1. Open Dialogue is Essential: Starting the conversation about estate planning early and maintaining clear communication is vital. Ensure both parties are aligned and fully understand the decisions being made, especially given the implications these choices can have on future financial and medical situations.
2. Draft a Will: In the absence of a will, state laws might determine asset distribution, often favoring biological family members over unmarried partners. Draft a precise will to ensure your partner isn’t left in the lurch.

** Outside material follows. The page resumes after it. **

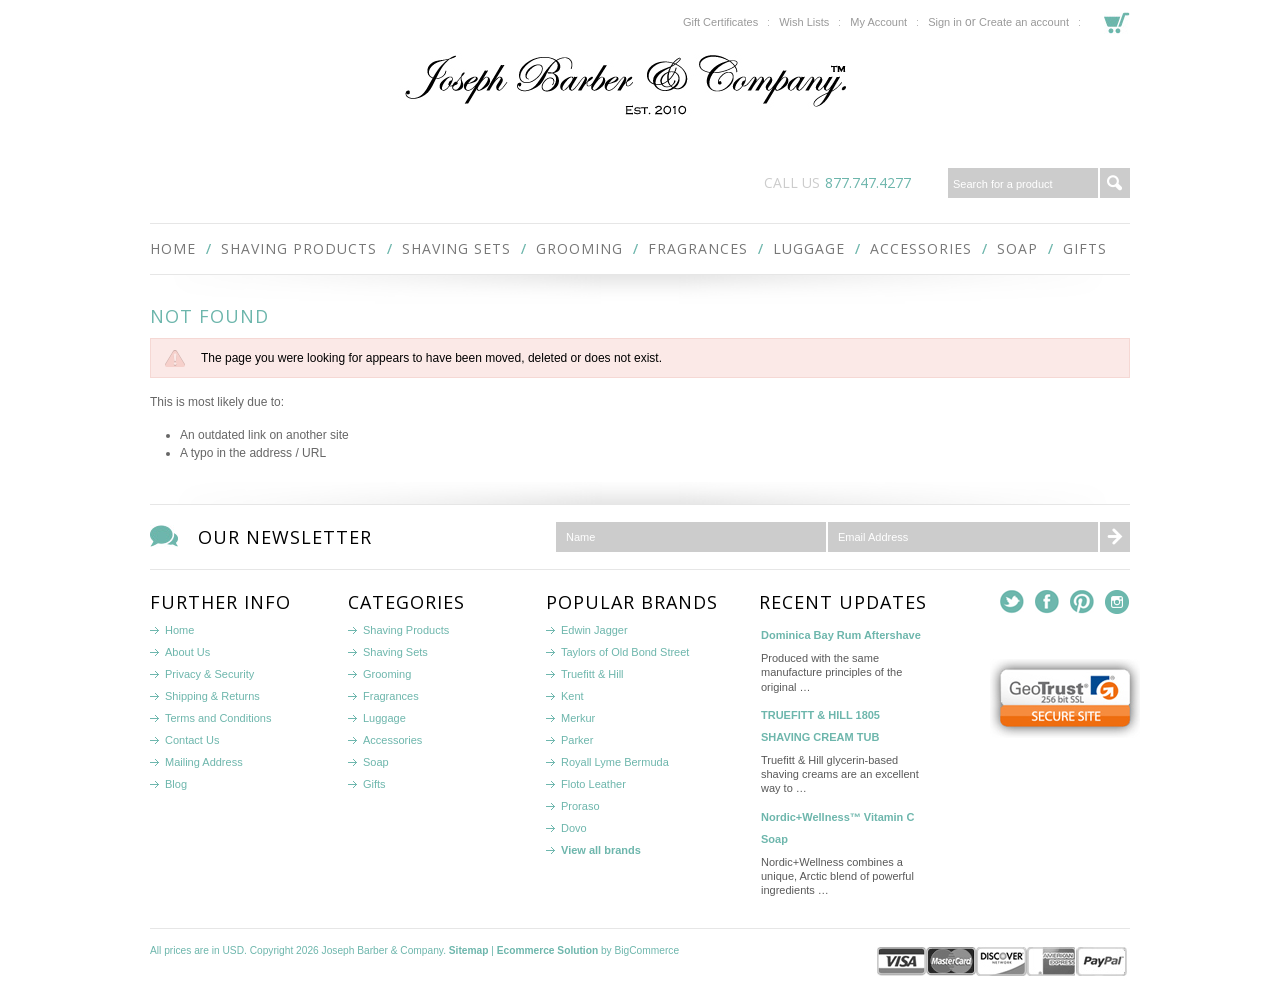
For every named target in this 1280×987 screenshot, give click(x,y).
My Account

3. Power of Attorney: A power of attorney allows you to designate someone to manage your legal and financial matters if you become incapacitated. While this document is important for everyone, it’s even more important for unmarried couples, as uncertainty and conflict may be more likely if your relationship is not legally recognized.
4. Health Care Proxy: In the absence of a healthcare proxy, your next of kin – not your partner – is the one authorized to make life or death decisions for you.
5. Co-Ownership of Assets: Investigate how you title shared property. Joint ownership means the surviving partner inherits the property without the interference of probate courts.
6. Beneficiary Designations: Regularly revisit and revise beneficiaries on significant accounts like life insurances or IRAs. For unmarried couples, this is non-negotiable, as partners aren’t automatically recognized as heirs.
7. Create a Living Together Agreement: Consider this the unmarried couple’s answer to a prenup. This binding document can define ownership, expense allocation, and provisions if the relationship concludes.
8. If You Have Minor Children: If you have minor children with your partner, it’s even more important to have an estate plan in place. In the absence of a will, your assets will all go to your children – not your partner – and they will be tied up in court until your kids turn 18. Your partner would need to get permission from the court to use the money for your kids. Your partner would have to submit detailed records of how the money is used, which information becomes public record. This not only creates costly legal bills and headaches for your partner, but exposes sensitive financial information about your children.
Unmarried, But Not Unprotected
Choosing not to marry shouldn’t equate to leaving your partner defenseless. By addressing these crucial estate planning areas, you cement that both partners’ wishes are honored. Partner with an adept estate planning attorney to cover every base and instate every essential protection.